Para a mineira Geovana Passos, que se mudou para Paris há cinco meses para um doutorado-sanduíche, a diferença de tratamento da pandemia entre o governo brasileiro e o francês é evidente e deixa claro o descaso.

"No Brasil, a única decisão tomada nacionalmente é contra o combate ao vírus. Bolsonaro empreende uma política genocida, e deixa tudo a cargo de prefeitos e governadores", diz a pesquisadora de 47 anos, que já tomou a primeira dose da vacina na capital francesa.

Também vacinada com a primeira dose, outra manifestante conta que superou o receio da contaminação para poder denunciar a atuação do governo brasileiro.

"Eu acho que a comunidade brasileira no exterior tem que se mobilizar diante desta crise absurda que o Brasil está passando. Não tem como sustentar mais esse governo, que já foi responsável por tantas mortes nessa pandemia", considera Sandra.

'Bolsonarubu'

Durante o protesto, foi feita a apresentação de uma paródia da peça "Ubu Rei", de Alfred Jarry, considerado o pai do "teatro do absurdo". A sátira original é uma crítica aos abusos do poder e foi publicada em 1896.

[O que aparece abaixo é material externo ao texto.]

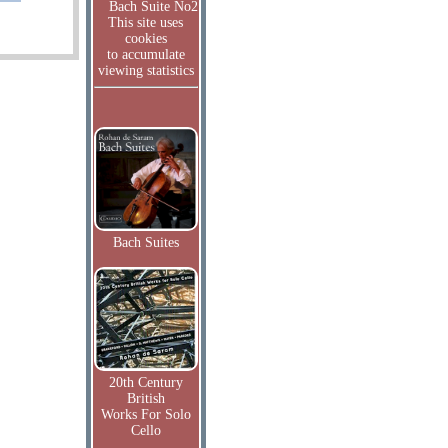
Bach Suite No2
This site uses
cookies
to accumulate
viewing statistics
Bach Suites
20th Century
British
Works For Solo
Cello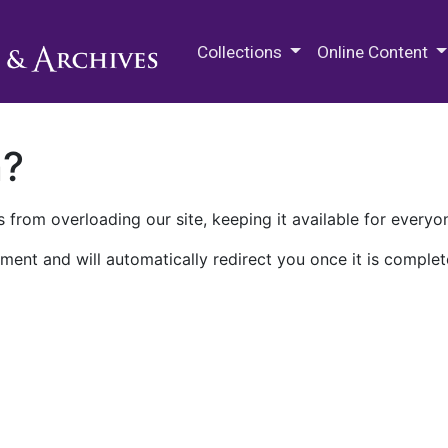
M.E. Grenander Department of
Collections
Online Content
n?
 from overloading our site, keeping it available for everyo
ment and will automatically redirect you once it is complet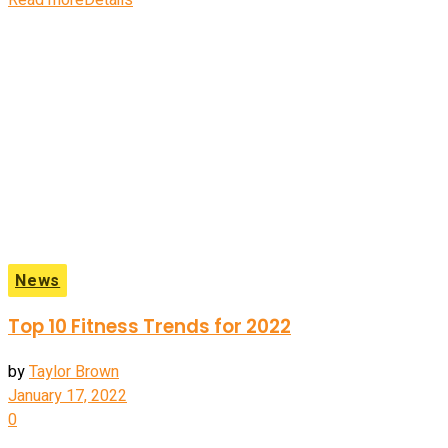
Read more
Details
News
Top 10 Fitness Trends for 2022
by
Taylor Brown
January 17, 2022
0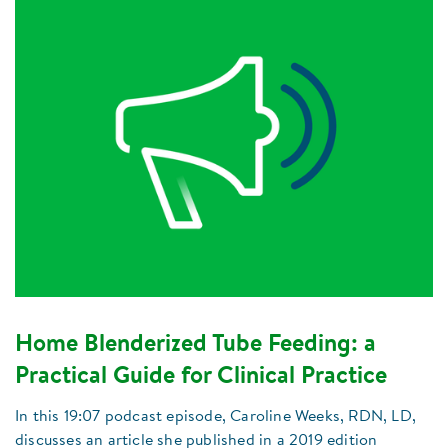
Home Blenderized Tube Feeding: a
Practical Guide for Clinical Practice
In this 19:07 podcast episode, Caroline Weeks, RDN, LD,
discusses an article she published in a 2019 edition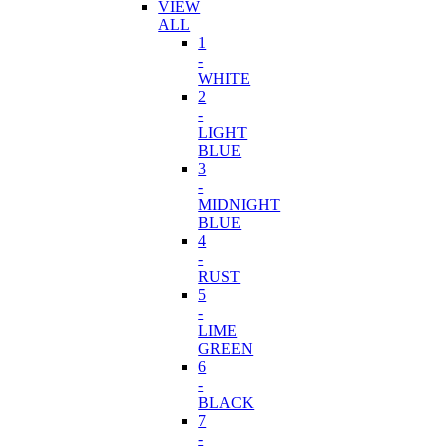
VIEW
ALL
1
-
WHITE
2
-
LIGHT
BLUE
3
-
MIDNIGHT
BLUE
4
-
RUST
5
-
LIME
GREEN
6
-
BLACK
7
-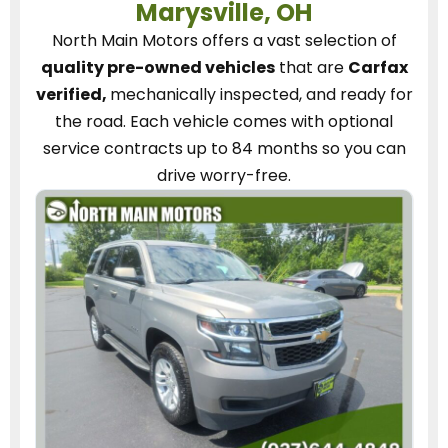
Marysville, OH
North Main Motors
offers a vast selection of
quality pre-owned vehicles
that are
Carfax
verified,
mechanically inspected, and ready for
the road.
Each vehicle
comes with optional
service contracts
up to 84 months so you can
drive worry-free.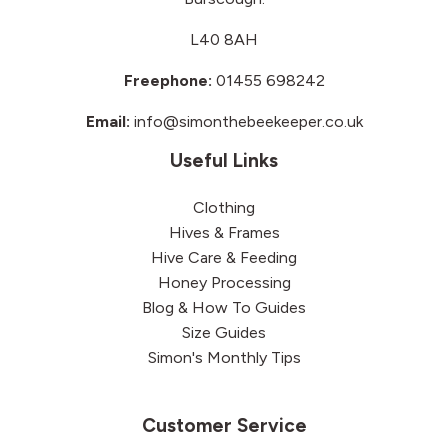
L40 8AH
Freephone:
01455 698242
Email:
info@simonthebeekeeper.co.uk
Useful Links
Clothing
Hives & Frames
Hive Care & Feeding
Honey Processing
Blog & How To Guides
Size Guides
Simon's Monthly Tips
Customer Service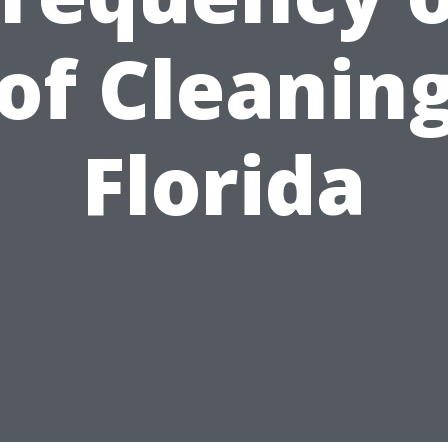
of Cleaning
Florida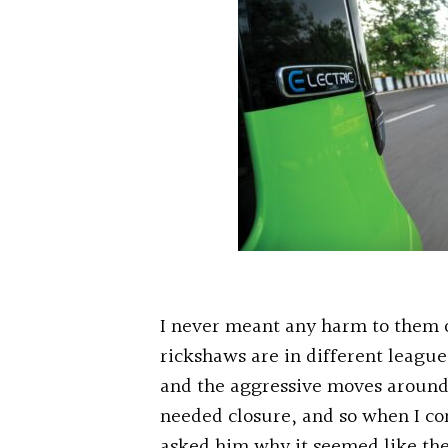
I never meant any harm to them o
rickshaws are in different leagues
and the aggressive moves aroun
needed closure, and so when I co
asked him why it seemed like th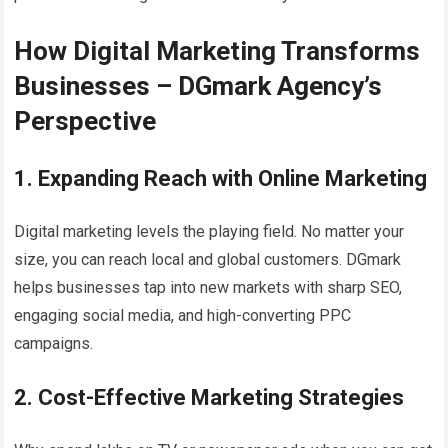
How Digital Marketing Transforms
Businesses – DGmark Agency’s
Perspective
1. Expanding Reach with Online Marketing
Digital marketing levels the playing field. No matter your
size, you can reach local and global customers. DGmark
helps businesses tap into new markets with sharp SEO,
engaging social media, and high-converting PPC
campaigns.
2. Cost-Effective Marketing Strategies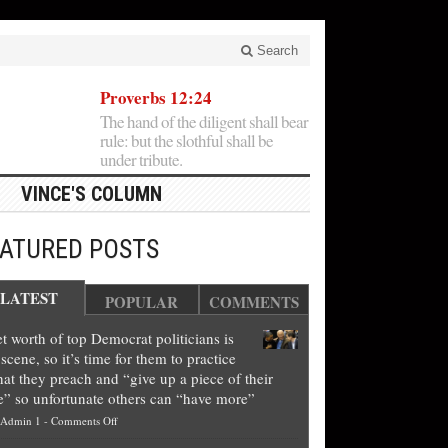
Search
Proverbs 12:24
The hand of the diligent shall bear
rule: but the slothful shall be
under tribute.
VINCE'S COLUMN
EATURED POSTS
LATEST
POPULAR
COMMENTS
t worth of top Democrat politicians is
scene, so it’s time for them to practice
at they preach and “give up a piece of their
e” so unfortunate others can “have more”
on
Admin 1
-
Comments Off
Net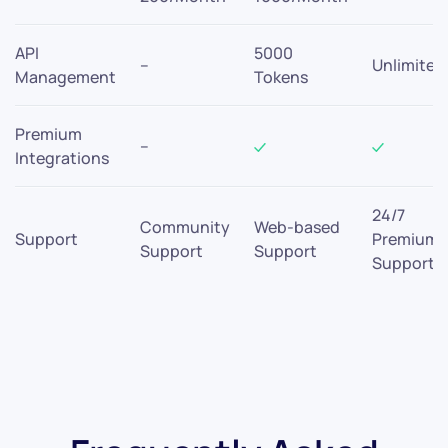
API
5000
–
Unlimited
Management
Tokens
Premium
–
Integrations
24/7
Community
Web-based
Support
Premium
Support
Support
Support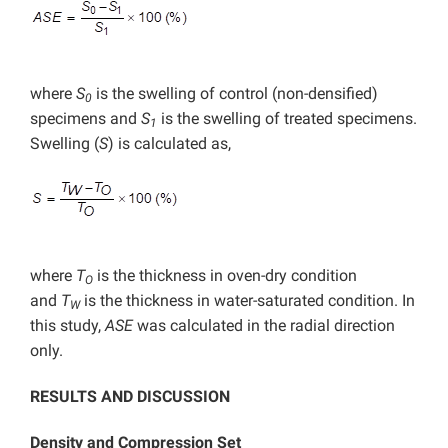
where
S
is the swelling of control (non-densified)
0
specimens and
S
is the swelling of treated specimens.
1
Swelling (
S
) is calculated as,
where
T
is the thickness in oven-dry condition
O
and
T
is the thickness in water-saturated condition. In
W
this study,
ASE
was calculated in the radial direction
only.
RESULTS AND DISCUSSION
Density and Compression Set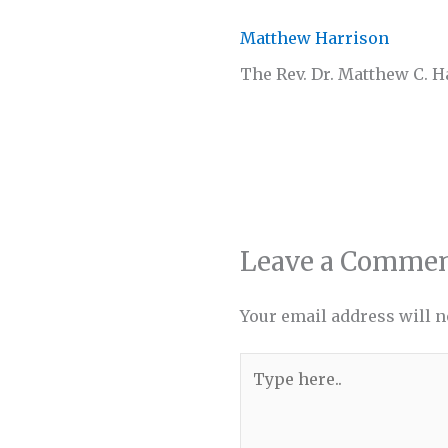
Matthew Harrison
The Rev. Dr. Matthew C. 
Leave a Comme
Your email address will n
Type
here..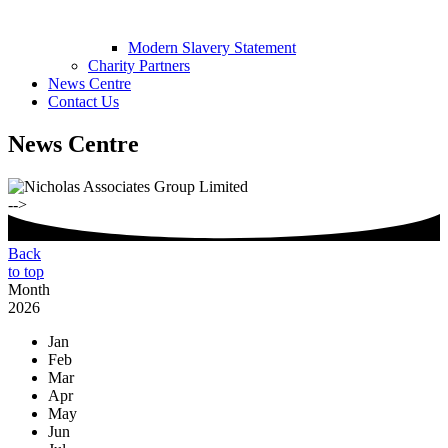
Modern Slavery Statement
Charity Partners
News Centre
Contact Us
News Centre
-->
Back
to top
Month
2026
Jan
Feb
Mar
Apr
May
Jun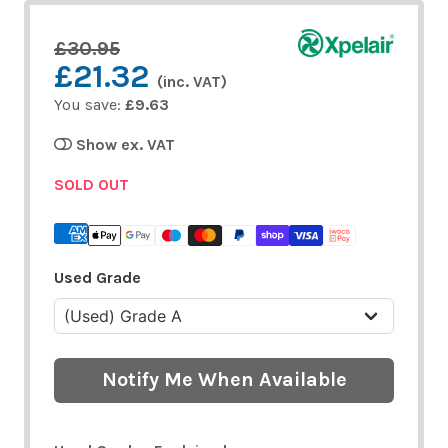
£30.95
£21.32
(inc. VAT)
You save:
£9.63
Show ex. VAT
SOLD OUT
Used Grade
Notify Me When Available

Na adaptação feita para a manifestação, o presidente virou "Bolsonarubu rei", um personagem que rejeita a compra de vacinas da Coronavac em 2020, dizendo que todos vão "virar jacaré", trata cientistas de comunistas e maconheiros e ameaça cortar as bolsas de estudantes e pesquisadores.

"Bolsonaro lembra demais esse personagem que quer matar todo mundo. A situação é completamente absurda, o rei está completamente fora da realidade. As falas foram tiradas de coisas que ele mesmo disse ou outras pessoas de seu governo", explica Gabriela Scheer, uma das responsáveis pela adaptação. "Teria um lado quase cômico se não fosse uma tragédia completa", analisa.

Manifestações na Europa

O ato em Paris não foi o único contra o presidente em cidades da Europa. Na manhã deste sábado, brasileiros foram às ruas de Londres com placas em homenagem às vítimas da Covid e com a pergunta: "quantos mortos mais até o impeachment?".

Em Bruxelas, sede da União Europeia, o protesto deste sábado trouxe menções ao desmatamento e às queimadas na Amazônia.

Em Lisboa, foram colocadas cruzes brancas em homenagem às vítimas brasileiras da Covid durante o protesto contra o presidente Jair Bolsonaro.